Le 26 juin, les Emirats arabes unis prenaient leurs distances avec l’Iran en ordonnant à leurs institutions financières de geler 41 comptes bancaires dans le cadre de l’application de la résolution 1929 adoptée le 9 juin, conformément aux sanctions imposées par l’Onu. Le quotidien Gulf News avait rapporté que les Emirats avaient fermé les bureaux de plus de 40 compagnies locales et internationales accusées de violer ces sanctions et de se livrer au commerce de «produits à double usage et dangereux ». Les craintes de représailles militaires iraniennes ont d’ailleurs conduit les Emirats à réactiver leur projet d’acquisition d’avions de combat et de radars qui redonnerait ses chances au Rafale français.

Rencontres secrètes

La presse israélienne a rapporté que, dans le cadre du réchauffement des relations avec l’Arabie Saoudite, le chef du Mossad Meir Dagan avait effectué une visite secrète sur place pour avoir des entretiens au sujet de l’Iran. Le Mossad n’est pas loquace mais il semble que cette visite a certainement porté sur « une coopération secrète croissante entre Israël et l’Arabie Saoudite, dont une coordination défensive, en prévision d’une éventuelle opération militaire contre les installations nucléaires iraniennes ». Il se confirme que l’absence de relations diplomatiques entre l’Arabie et Israël ne gêne en rien les contacts réguliers entre les deux pays.

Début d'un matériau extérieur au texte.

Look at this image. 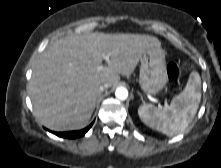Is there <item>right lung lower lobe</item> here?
Here are the masks:
<instances>
[{"instance_id":"1","label":"right lung lower lobe","mask_w":221,"mask_h":168,"mask_svg":"<svg viewBox=\"0 0 221 168\" xmlns=\"http://www.w3.org/2000/svg\"><path fill=\"white\" fill-rule=\"evenodd\" d=\"M92 125H93V123L90 124L87 128L79 130V131L58 132V133L53 132V133L56 134L59 137L74 139V138H78L80 136H84L85 133L91 128Z\"/></svg>"}]
</instances>
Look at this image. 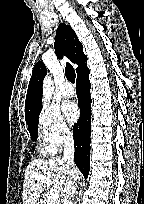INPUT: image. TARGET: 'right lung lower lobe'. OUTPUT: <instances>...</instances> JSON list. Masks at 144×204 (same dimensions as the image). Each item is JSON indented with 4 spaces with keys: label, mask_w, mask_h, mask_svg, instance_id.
<instances>
[{
    "label": "right lung lower lobe",
    "mask_w": 144,
    "mask_h": 204,
    "mask_svg": "<svg viewBox=\"0 0 144 204\" xmlns=\"http://www.w3.org/2000/svg\"><path fill=\"white\" fill-rule=\"evenodd\" d=\"M86 67L77 74L76 92L80 107V118L73 127L75 143V163L86 179L90 169V134H91V84Z\"/></svg>",
    "instance_id": "1"
}]
</instances>
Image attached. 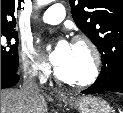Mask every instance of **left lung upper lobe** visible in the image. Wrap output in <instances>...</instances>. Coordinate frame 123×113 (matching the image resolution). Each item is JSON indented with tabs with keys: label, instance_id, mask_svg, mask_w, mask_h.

Toujours dans le cadre de la mise en place d’un front des pays modérés sous l’égide américaine, le premier ministre israélien a rencontré secrètement en Jordanie, le 28 juillet, le roi Abdallah, officiellement pour aborder les projets bilatéraux de coopération. Mais il ne fait aucun doute que le sujet de la paix et de la sécurité avec les palestiniens ainsi que le programme nucléaire iranien ont été abordés : « J’apprécie beaucoup le désir de la Jordanie d’aller de l’avant dans ces objectifs, et sa contribution à la stabilité de la région, » a indiqué Netanyahou.

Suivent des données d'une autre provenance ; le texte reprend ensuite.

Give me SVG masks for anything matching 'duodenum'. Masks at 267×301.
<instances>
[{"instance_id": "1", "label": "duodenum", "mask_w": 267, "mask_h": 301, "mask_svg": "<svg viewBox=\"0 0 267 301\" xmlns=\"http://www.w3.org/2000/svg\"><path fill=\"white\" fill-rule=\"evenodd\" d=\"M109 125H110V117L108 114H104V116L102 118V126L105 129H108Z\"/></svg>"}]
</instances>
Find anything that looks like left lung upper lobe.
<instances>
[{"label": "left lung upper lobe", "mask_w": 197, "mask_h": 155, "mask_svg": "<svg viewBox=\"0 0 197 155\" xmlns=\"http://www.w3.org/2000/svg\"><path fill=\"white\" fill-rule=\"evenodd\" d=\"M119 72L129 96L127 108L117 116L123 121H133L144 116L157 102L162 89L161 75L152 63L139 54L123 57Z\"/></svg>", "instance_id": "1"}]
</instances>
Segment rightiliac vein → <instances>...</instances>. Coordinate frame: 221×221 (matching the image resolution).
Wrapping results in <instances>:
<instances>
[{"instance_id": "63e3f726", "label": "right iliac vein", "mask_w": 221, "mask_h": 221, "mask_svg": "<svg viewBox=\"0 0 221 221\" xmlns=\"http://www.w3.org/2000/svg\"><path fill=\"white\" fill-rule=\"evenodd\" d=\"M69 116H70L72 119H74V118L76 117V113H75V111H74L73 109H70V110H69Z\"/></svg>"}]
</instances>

Cette réunion intervient après la violente attaque du roi de Jordanie qui s’était exprimé de manière négative contre Israël au point de le comparer à la Corée du nord. Les américains avaient craint que les jordaniens ne s’allient aux syriens et aux iraniens pour contrecarrer les projets de Barack Obama. Netanyahou a compris l’importance du Roi pour l’élaboration d’un accord de paix avec les palestiniens et il l’a fait savoir à l’occasion de cette visite impromptue : « La région où nous vivons comporte beaucoup d’instabilités et de dangers. Nous avons eu la paix avec l’Iran. Pendant des années nous avons eu des liens avec eux, mais cette paix n’a pas résisté aux changements qui ont eu lieu en Iran. » Il rejoint ainsi les américains dans leur stratégie de regroupement tout en donnant une explication plausible aux nationalistes israéliens qui condamnent la « passivité israélienne ». Les mailles du filet semblent se tisser autour des dirigeants iraniens qui, en plus des sanctions économiques, voient les pays qui les entourent se coaliser contre lui et se mobiliser pour justifier une frappe militaire israélienne.

On ne connait pas précisément le contenu des conversations secrètes mais il est certain qu’elles n’ont pas porté uniquement sur les sujets économiques de la région qui peuvent être traités à un plus bas niveau politique. En revanche, le plan Obama au Moyen-Orient se met progressivement en place dans une stratégie de reconquête du monde arabe après les sérieux revers subis au temps de l’administration Bush. Le « clan des modérés » semble à présent convaincu que son choix de faire confiance aux américains n’a pas été vain.